# ehiem 2213 leaking



## coldmantis (Apr 5, 2010)

So I decided to clean this filter today, and after I was done, I noticed that the double tap is leaking. it's leaking where you tighten it down. tried many times, tighten tight, tighten loose, repluging it, still a very slow leak. any ideas?


----------



## ameekplec. (May 1, 2008)

When you tighten the nut down, try to push the tubing towards the fitting - I find sometimes the nut can push the tubing out (away from the fitting) so you're not getting a good seal. Usually that solves my leaking poblems.

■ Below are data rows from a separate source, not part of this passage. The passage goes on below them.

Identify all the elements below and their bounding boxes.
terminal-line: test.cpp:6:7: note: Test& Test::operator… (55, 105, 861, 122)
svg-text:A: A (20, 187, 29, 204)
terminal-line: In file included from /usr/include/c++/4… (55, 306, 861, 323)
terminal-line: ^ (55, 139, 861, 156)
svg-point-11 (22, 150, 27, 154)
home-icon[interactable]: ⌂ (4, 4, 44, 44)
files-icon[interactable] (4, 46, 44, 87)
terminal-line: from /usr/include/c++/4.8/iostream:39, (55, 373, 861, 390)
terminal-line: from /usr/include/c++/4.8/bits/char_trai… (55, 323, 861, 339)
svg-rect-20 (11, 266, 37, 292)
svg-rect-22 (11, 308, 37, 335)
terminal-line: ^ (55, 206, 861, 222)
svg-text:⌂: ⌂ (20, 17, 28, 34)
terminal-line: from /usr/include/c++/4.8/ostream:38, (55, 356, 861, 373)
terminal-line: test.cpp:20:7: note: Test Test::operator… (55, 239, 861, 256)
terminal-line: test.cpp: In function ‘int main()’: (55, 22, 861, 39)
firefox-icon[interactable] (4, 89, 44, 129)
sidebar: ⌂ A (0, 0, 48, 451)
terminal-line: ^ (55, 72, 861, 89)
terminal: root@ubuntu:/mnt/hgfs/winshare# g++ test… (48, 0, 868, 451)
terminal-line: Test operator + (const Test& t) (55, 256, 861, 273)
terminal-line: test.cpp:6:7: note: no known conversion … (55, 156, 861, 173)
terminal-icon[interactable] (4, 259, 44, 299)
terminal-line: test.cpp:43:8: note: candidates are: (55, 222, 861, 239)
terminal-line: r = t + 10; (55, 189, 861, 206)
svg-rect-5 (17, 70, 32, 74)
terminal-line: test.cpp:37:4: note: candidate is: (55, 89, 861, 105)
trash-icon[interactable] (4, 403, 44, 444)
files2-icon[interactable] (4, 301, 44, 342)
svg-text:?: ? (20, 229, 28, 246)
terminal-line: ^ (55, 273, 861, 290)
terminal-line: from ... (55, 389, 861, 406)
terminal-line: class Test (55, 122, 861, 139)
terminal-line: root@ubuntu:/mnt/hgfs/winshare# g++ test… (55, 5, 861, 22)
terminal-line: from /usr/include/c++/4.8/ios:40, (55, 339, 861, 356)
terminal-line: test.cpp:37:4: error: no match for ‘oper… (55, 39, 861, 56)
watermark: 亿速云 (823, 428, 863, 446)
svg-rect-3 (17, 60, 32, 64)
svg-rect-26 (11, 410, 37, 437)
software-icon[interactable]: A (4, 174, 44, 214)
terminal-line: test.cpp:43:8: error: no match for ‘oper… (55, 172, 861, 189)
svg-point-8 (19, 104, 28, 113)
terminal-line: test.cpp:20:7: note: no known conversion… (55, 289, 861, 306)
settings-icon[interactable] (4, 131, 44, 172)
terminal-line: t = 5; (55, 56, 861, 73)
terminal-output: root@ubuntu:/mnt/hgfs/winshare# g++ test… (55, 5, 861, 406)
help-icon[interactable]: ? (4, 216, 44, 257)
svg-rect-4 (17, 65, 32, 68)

I've had one double tap fail on me before - just due to wear and tear, but besides that, a leaky double tap is 99% loose tubing in my experience.


----------



## coldmantis (Apr 5, 2010)

nah tried that already, I'm starting to think the o ring on the male fitting is bad, I tried replacing it with the closest one I had but same problem. just tried putting another oring below the first oring will check in the morning if the fitting is wet or not.


----------



## ameekplec. (May 1, 2008)

Is the tubing cut straight across and clean inside? Sometimes if it's on an angle or there's a brr, it can cause a small leak. Also, if there's crap inside the tubing, it can cause a leak too.

You can probably just connect the tube directly to the canister for the night till you figure out the leak.


----------



## coldmantis (Apr 5, 2010)

it's not the tubing, since I had this filter for a while, I fixed it though the 2 orings didn't work so I took one out and and teflon tape the male barb, no leaks last night.


----------